Everyone has a different way of coping with stressful situations, in sports fandom or otherwise. Alone in my Brooklyn apartment, I muted Doc Emrick’s overly excited voice on my laptop stream. (To switch the mojo, I had flipped from TV to computer after the second period ended with the Capitals trailing.) I put a Post-it note on my MacBook screen, like so:

The clock was mocking me, so I had to mute it, too. The game was almost unbearable to watch. Almost. Because as those interminable seven minutes and 37 seconds ticked away, I detached myself from the moment and reflected on the way the Caps got here.
Fifty-one days earlier, Eller’s fluky overtime goal against Columbus had saved the Caps from going into a 3–0 hole in the first round. Thirty-one days earlier, Evgeny Kuznetsov had scored the OT winner that finally (finally!!!) vanquished the Penguins. Sixteen days ago, I had intentionally missed a flight home from L.A. so I could sit in an Alaska Airlines lounge to watch Andre Burakovsky score two goals in a Game 7 against the Lightning. Hockey lifers insist that the Stanley Cup is the hardest sports trophy to win; each seven-game series feels like a season in and of itself. And in each of those series en route to the Cup, the Capitals were forced to overturn deficits: hope replaced doubt replaced hope replaced doubt all over again. (The one constant emotion: my genuine hatred for every opponent.) It’s utterly exhausting.
So it was incomprehensibly satisfying to see my team hoist that Cup. As we reached the precipice, I was thrust back into the present. The game’s final seconds were a blur, a lifetime of disappointment washed away with the sound of a buzzer. The end to every previous season of my Capitals fandom has left me numb; last year I even eulogized the death of the Alexander Ovechkin era. On this night, I felt something entirely new: pure, unadulterated sports happiness. It’s an intoxicating, rewarding emotional state I can’t imagine will go away for a long while. Eagles fans, I feel you now.

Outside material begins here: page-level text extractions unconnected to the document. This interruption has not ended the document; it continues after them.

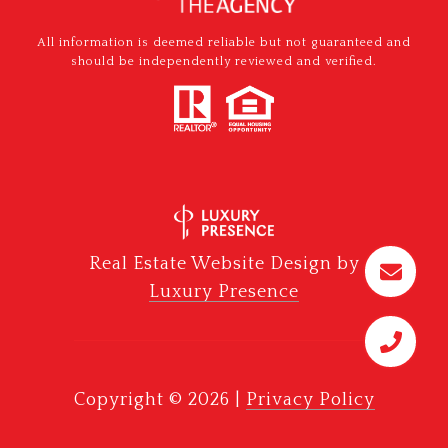
All information is deemed reliable but not guaranteed and
should be independently reviewed and verified.
Real Estate Website Design by
Luxury Presence
Copyright ©
2026
|
Privacy Policy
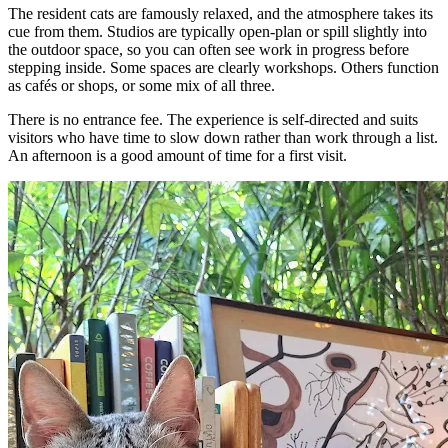
The resident cats are famously relaxed, and the atmosphere takes its
cue from them. Studios are typically open-plan or spill slightly into
the outdoor space, so you can often see work in progress before
stepping inside. Some spaces are clearly workshops. Others function
as cafés or shops, or some mix of all three.
There is no entrance fee. The experience is self-directed and suits
visitors who have time to slow down rather than work through a list.
An afternoon is a good amount of time for a first visit.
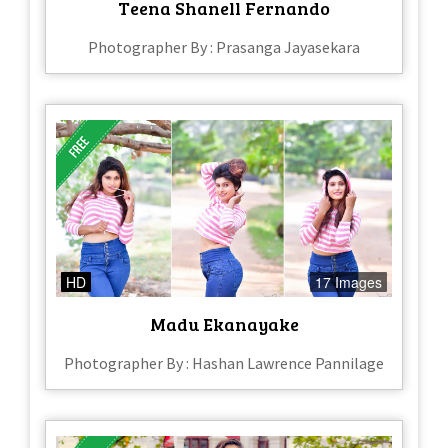
Teena Shanell Fernando
Photographer By : Prasanga Jayasekara
HD
17 Images
Madu Ekanayake
Photographer By : Hashan Lawrence Pannilage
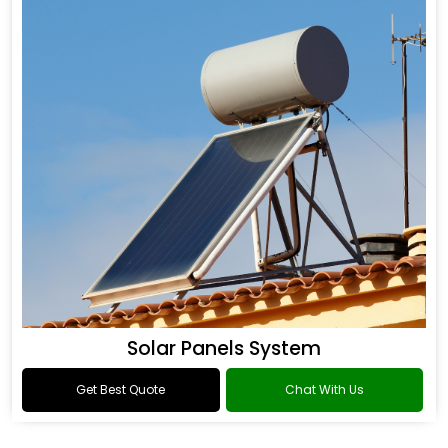
Solar Panels System
Get Best Quote
Chat With Us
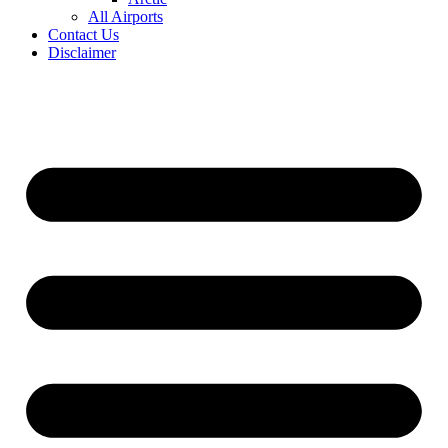
All Airports
Contact Us
Disclaimer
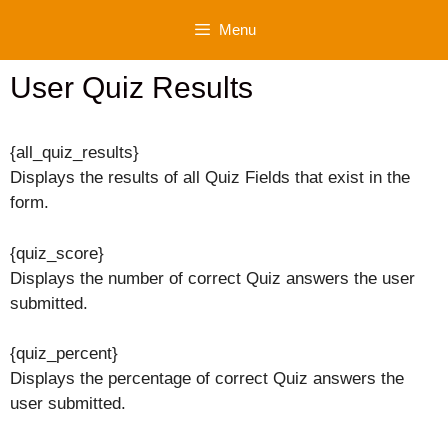
Skip
Menu
to
content
User Quiz Results
{all_quiz_results}
Displays the results of all Quiz Fields that exist in the
form.
{quiz_score}
Displays the number of correct Quiz answers the user
submitted.
{quiz_percent}
Displays the percentage of correct Quiz answers the
user submitted.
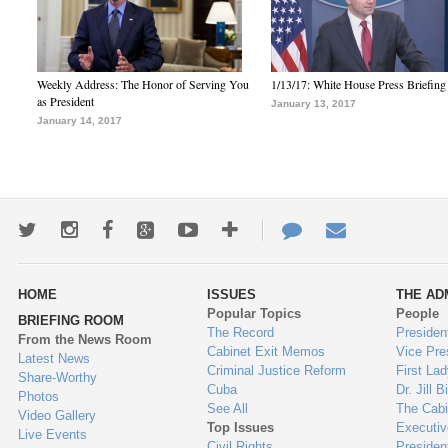
Weekly Address: The Honor of Serving You
1/13/17: White House Press Briefing
as President
January 13, 2017
January 14, 2017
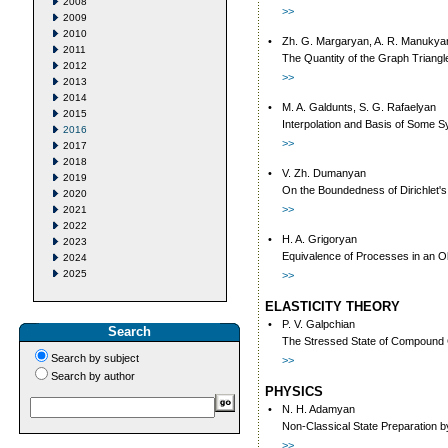
2008
>>
2009
2010
•
Zh. G. Margaryan, A. R. Manukya
2011
The Quantity of the Graph Triang
2012
>>
2013
2014
•
M. A. Galdunts, S. G. Rafaelyan
2015
Interpolation and Basis of Some S
2016
>>
2017
2018
•
V. Zh. Dumanyan
2019
On the Boundedness of Dirichlet's W
2020
>>
2021
2022
•
H. A. Grigoryan
2023
Equivalence of Processes in an O
2024
2025
>>
ELASTICITY THEORY
•
P. V. Galpchian
Search
The Stressed State of Compound C
Search by subject
>>
Search by author
PHYSICS
•
N. H. Adamyan
Non-Classical State Preparation 
>>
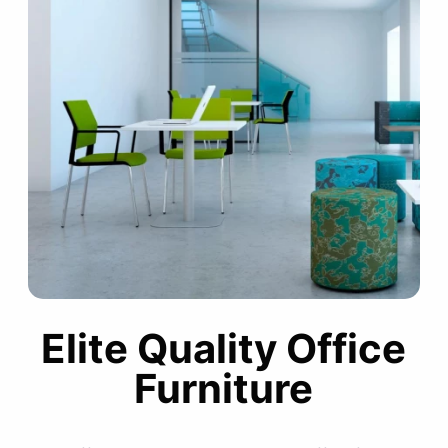
Elite Quality Office
Furniture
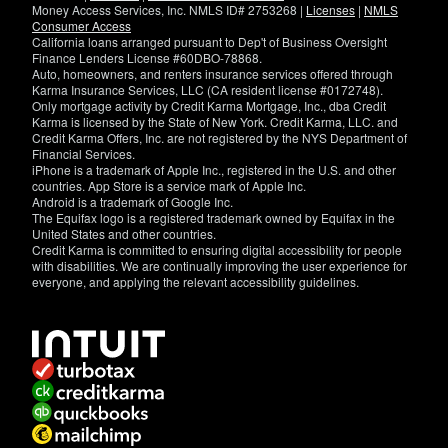
Money Access Services, Inc. NMLS ID# 2753268 |
Licenses
|
NMLS
Consumer Access
California loans arranged pursuant to Dep't of Business Oversight
Finance Lenders License #60DBO-78868.
Auto, homeowners, and renters insurance services offered through
Karma Insurance Services, LLC (CA resident license #0172748).
Only mortgage activity by Credit Karma Mortgage, Inc., dba Credit
Karma is licensed by the State of New York. Credit Karma, LLC. and
Credit Karma Offers, Inc. are not registered by the NYS Department of
Financial Services.
iPhone is a trademark of Apple Inc., registered in the U.S. and other
countries. App Store is a service mark of Apple Inc.
Android is a trademark of Google Inc.
The Equifax logo is a registered trademark owned by Equifax in the
United States and other countries.
Credit Karma is committed to ensuring digital accessibility for people
with disabilities. We are continually improving the user experience for
everyone, and applying the relevant accessibility guidelines.
If
you
have
specific
questions
about
the
accessibility
of
this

A nod to our final opponents: It was shockingly easy for me to disdain the Golden Knights, with their silly pregame theatrics and crappy ice conditions. Even worse, the team’s total lack of history exacerbated my hate for Vegas and its fans. Naturally, NBC and the national media (yes, including The Ringer) couldn’t get enough of an expansion team’s “feel-good” playoff run. I felt like a person who’s suffered multiple horrific breakups watching someone else’s love-at-first-sight relationship unfold on Instagram. Screw you and your new love. You know nothing of heartbreak. But by series’ end, that enmity immediately dissipated. Good on you, Vegas. You deserved to be here.
As for Washington, D.C.: With the Caps’ triumph, the championship drought that has cursed D.C. sports since 1992 is over. In reality, I wanted only the Capitals to end it. The Super Bowl–winning Skins of my childhood are long dead; the Skins of my adulthood are difficult to root for, for myriad reasons. It feels like the Wizards will always be frustratingly mediocre. And I grew up an Orioles fan, before the Nationals even existed. Sure, I wouldn’t object to success for other D.C. teams, in the way I would appreciate the success of people with whom I went to high school — we’re connected by proximity more than any real affinity. But it was always the Caps at my lunch table, always the Caps to whom my loyalty never wavered. They were built the right way, with a benevolent owner and quality management and coaching, plus a legitimate superstar who galvanized fans more than any D.C. athlete since John Riggins in his ’80s heyday.
Ah, Alexander Ovechkin. I love this man more than anyone I don’t know personally. It is no exaggeration to say that I’ve dreamed of seeing this happen for more than a decade running:
I cried. I called my parents, as one does in important life moments. Years and years of heartbreak culminated in this exact point in time. Truly, it was worth it all.